File Systems Unfit as Distributed Storage Backends : Lessons from 10 Years of Ceph Evolution

Table of Contents

Permission to make digital or hard copies of all or part of this work for personal or classroom use is granted without fee provided that copies are not made or distributed for profit or commercial advantage and that copies bear this notice and the full citation on the first page. Copyrights for components of this work owned by others than the author(s) must be honored. Abstracting with credit is permitted. To copy otherwise, or republish, to post on servers or to redistribute to lists, requires prior specific permission and/or a fee. Request permissions from [email protected] SOSP '19, October 27–30, 2019, Huntsville, ON, Canada © 2019 Copyright held by the owner/author(s). Publication rights licensed to ACM. ACM ISBN 978-1-4503-6873-5/19/10…$15.00 https://doi.org/10.1145/3341301.3359656


For a decade, the Ceph distributed file system followed the conventional wisdom of building its storage backend on top of local file systems. This is a preferred choice for most distributed file systems today because it allows them to benefit from the convenience and maturity of battle-tested code. Ceph's experience, however, shows that this comes at a high price. First, developing a zero-overhead transaction mechanism is challenging. Second, metadata performance at the local level can significantly affect performance at the distributed level. Third, supporting emerging storage hardware is painstakingly slow.

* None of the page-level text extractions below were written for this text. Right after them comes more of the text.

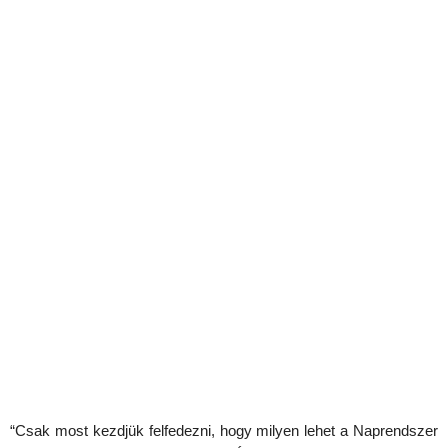
“Csak most kezdjük felfedezni, hogy milyen lehet a Naprendszer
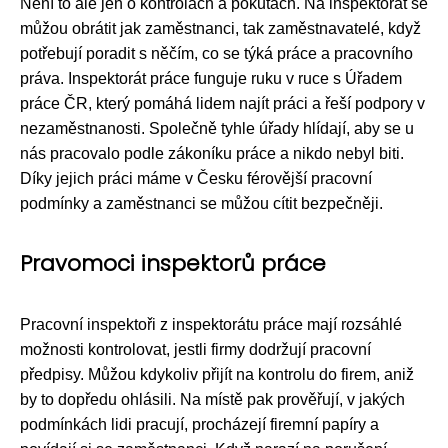
Není to ale jen o kontrolách a pokutách. Na inspektorát se
můžou obrátit jak zaměstnanci, tak zaměstnavatelé, když
potřebují poradit s něčím, co se týká práce a pracovního
práva. Inspektorát práce funguje ruku v ruce s Úřadem
práce ČR, který pomáhá lidem najít práci a řeší podpory v
nezaměstnanosti. Společně tyhle úřady hlídají, aby se u
nás pracovalo podle zákoníku práce a nikdo nebyl biti.
Díky jejich práci máme v Česku férovější pracovní
podmínky a zaměstnanci se můžou cítit bezpečněji.
Pravomoci inspektorů práce
Pracovní inspektoři z inspektorátu práce mají rozsáhlé
možnosti kontrolovat, jestli firmy dodržují pracovní
předpisy. Můžou kdykoliv přijít na kontrolu do firem, aniž
by to dopředu ohlásili. Na místě pak prověřují, v jakých
podmínkách lidi pracují, procházejí firemní papíry a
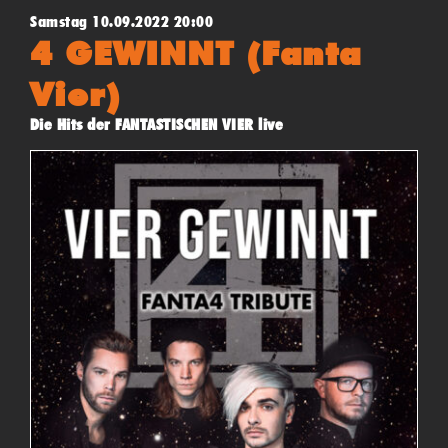
Stones.
Samstag 10.09.2022 20:00
Einlass ab 19 Uhr - Beginn 20 Uhr - (*"Pay what you want"
4 GEWINNT (Fanta
- Konzert)
Vier)
Die Hits der FANTASTISCHEN VIER live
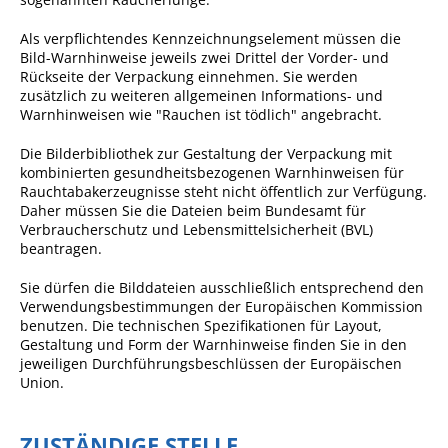
Sportstätten
Als verpflichtendes Kennzeichnungselement müssen die
Bild-Warnhinweise jeweils zwei Drittel der Vorder- und
Veranstaltungsgebäude
Rückseite der Verpackung einnehmen. Sie werden
zusätzlich zu weiteren allgemeinen Informations- und
Freiwillige Feuerwehr
Warnhinweisen wie "Rauchen ist tödlich" angebracht.
Bauhof
Die Bilderbibliothek zur Gestaltung der Verpackung mit
kombinierten gesundheitsbezogenen Warnhinweisen für
Häckselplatz
Rauchtabakerzeugnisse steht nicht öffentlich zur Verfügung.
Friedhof
Daher müssen Sie die Dateien beim Bundesamt für
Verbraucherschutz und Lebensmittelsicherheit (BVL)
Kläranlage
beantragen.
Kommunale
Sie dürfen die Bilddateien ausschließlich entsprechend den
Wärmeplanung
Verwendungsbestimmungen der Europäischen Kommission
benutzen. Die technischen Spezifikationen für Layout,
Netzmonitor der NetzeBW
Gestaltung und Form der Warnhinweise finden Sie in den
jeweiligen Durchführungsbeschlüssen der Europäischen
Gemmrigheimer
Union.
Infokalender
Zahlen & Fakten
ZUSTÄNDIGE STELLE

Ceph addressed these issues with BlueStore, a new backend designed to run directly on raw storage devices. In only two years since its inception, BlueStore outperformed previous established backends and is adopted by 70% of users in production. By running in user space and fully controlling the I/O stack, it has enabled space-efficient metadata and data checksums, fast overwrites of erasure-coded data, inline compression, decreased performance variability, and avoided a series of performance pitfalls of local file systems. Finally, it makes the adoption of backwards-incompatible storage hardware possible, an important trait in a changing storage landscape that is learning to embrace hardware diversity.

CCS Concepts • Information systems → Distributed storage; • Software and its engineering → File systems management; Software performance. Keywords Ceph, object storage, distributed file system, storage backend, file system

1 Introduction

Distributed file systems operate on a cluster of machines, each assigned one or more roles such as cluster state monitor, metadata server, and storage server. Storage servers, which form the bulk of the machines in the cluster, receive I/O requests over the network and serve them from locally attached storage devices using storage backend software. Sitting in the I/O path, the storage backend plays a key role in the performance of the overall system.

Traditionally distributed file systems have used local file systems, such as ext4 or XFS, directly or through middleware, as the storage backend [29, 34, 37, 41, 74, 84, 93, 98, 101, 102]. This approach has delivered reasonable performance, precluding questions on the suitability of file systems as a distributed storage backend. Several reasons have contributed to the success of file systems as the storage backend. First, they allow delegating the hard problems of data persistence and block allocation to a well-tested and highly performant code. Second, they offer a familiar interface (POSIX) and abstractions (files, directories). Third, they enable the use of standard tools (ls, find) to explore disk contents.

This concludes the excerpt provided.